* [REQUIRED ACTION] Every line containing the string "فیشال" is to be copied from the records.

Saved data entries
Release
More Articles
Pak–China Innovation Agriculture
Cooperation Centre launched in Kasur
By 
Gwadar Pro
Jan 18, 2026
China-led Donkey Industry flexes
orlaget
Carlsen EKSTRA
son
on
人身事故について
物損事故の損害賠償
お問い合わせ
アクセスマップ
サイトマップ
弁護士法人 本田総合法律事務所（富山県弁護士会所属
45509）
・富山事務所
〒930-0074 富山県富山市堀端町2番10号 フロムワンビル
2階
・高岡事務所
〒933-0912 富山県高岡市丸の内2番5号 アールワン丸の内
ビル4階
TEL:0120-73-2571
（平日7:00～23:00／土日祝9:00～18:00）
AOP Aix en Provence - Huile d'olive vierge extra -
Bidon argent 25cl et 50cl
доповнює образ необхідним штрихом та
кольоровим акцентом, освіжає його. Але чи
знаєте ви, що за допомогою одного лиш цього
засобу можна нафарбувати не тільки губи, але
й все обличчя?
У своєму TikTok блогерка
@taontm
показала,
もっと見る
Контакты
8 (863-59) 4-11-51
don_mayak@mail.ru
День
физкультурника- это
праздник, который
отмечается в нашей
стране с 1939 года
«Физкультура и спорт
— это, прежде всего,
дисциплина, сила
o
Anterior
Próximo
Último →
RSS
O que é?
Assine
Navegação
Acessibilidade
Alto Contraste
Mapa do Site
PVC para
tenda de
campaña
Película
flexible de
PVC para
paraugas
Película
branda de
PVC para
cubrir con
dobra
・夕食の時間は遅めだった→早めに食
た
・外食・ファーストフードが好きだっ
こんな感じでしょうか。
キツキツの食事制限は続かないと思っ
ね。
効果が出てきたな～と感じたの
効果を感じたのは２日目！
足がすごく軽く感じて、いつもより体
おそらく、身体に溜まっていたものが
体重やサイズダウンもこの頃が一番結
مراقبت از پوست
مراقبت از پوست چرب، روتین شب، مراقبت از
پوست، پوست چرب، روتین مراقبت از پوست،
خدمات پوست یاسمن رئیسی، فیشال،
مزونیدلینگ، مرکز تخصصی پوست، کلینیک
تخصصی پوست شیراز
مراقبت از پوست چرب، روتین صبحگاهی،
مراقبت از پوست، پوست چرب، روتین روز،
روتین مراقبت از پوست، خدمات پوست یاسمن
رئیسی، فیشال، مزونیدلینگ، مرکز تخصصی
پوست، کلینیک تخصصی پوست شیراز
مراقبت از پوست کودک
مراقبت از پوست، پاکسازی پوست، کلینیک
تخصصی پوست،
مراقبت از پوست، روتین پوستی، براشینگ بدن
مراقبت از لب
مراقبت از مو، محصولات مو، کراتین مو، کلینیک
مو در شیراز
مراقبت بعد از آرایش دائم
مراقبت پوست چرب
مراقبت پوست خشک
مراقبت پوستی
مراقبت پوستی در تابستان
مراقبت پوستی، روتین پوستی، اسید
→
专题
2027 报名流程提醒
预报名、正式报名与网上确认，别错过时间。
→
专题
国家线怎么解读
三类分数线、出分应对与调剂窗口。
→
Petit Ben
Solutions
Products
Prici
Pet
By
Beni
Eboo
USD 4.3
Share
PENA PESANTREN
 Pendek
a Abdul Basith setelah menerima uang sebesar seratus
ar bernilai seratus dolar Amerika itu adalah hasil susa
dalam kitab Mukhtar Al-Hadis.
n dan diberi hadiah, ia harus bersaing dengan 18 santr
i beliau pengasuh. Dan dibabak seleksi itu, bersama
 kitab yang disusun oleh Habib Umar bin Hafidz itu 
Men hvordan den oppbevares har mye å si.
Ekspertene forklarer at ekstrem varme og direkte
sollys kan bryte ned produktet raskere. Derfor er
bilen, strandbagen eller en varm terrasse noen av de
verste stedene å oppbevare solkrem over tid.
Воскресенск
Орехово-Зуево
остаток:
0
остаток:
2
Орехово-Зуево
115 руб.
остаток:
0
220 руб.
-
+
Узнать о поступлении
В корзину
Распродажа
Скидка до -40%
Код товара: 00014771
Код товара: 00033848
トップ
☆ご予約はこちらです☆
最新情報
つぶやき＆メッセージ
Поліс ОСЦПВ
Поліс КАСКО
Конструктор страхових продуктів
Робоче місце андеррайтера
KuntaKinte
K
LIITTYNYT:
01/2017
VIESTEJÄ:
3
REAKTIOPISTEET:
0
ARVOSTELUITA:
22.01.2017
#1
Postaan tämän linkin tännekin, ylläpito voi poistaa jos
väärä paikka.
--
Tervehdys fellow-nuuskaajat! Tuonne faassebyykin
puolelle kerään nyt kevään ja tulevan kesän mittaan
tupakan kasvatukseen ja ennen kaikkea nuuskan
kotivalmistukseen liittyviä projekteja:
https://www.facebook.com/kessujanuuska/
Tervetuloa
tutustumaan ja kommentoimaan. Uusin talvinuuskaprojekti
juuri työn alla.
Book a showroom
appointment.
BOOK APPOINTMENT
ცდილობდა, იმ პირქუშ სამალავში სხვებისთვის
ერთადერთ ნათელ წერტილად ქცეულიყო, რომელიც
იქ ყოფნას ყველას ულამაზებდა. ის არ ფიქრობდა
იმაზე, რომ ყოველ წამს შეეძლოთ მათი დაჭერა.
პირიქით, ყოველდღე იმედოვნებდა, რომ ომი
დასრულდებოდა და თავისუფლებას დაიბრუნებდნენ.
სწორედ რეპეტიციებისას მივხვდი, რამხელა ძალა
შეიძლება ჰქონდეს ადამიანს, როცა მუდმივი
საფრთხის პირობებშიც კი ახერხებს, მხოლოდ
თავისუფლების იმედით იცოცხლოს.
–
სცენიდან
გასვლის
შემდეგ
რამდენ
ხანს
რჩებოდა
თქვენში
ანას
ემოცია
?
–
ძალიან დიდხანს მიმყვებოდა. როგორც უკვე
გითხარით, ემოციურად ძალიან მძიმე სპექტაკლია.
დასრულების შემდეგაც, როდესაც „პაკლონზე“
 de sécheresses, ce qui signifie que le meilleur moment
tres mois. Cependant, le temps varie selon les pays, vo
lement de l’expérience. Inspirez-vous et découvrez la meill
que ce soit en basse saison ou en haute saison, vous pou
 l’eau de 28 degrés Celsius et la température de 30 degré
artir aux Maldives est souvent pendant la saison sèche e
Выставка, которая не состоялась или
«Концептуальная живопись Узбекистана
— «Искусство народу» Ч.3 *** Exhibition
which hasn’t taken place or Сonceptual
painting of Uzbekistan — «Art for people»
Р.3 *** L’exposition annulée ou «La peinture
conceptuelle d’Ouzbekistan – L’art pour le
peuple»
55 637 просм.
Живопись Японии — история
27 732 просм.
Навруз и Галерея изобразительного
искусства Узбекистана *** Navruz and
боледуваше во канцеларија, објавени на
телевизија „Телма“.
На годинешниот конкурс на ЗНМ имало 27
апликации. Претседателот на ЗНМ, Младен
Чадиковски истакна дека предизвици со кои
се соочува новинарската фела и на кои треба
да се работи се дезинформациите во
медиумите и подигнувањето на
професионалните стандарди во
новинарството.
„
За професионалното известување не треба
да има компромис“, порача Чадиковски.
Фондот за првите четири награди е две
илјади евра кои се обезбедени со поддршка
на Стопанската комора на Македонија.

* [ANSWER]
خدمات پوست یاسمن رئیسی، فیشال،
رئیسی، فیشال، مزونیدلینگ، مرکز تخصصی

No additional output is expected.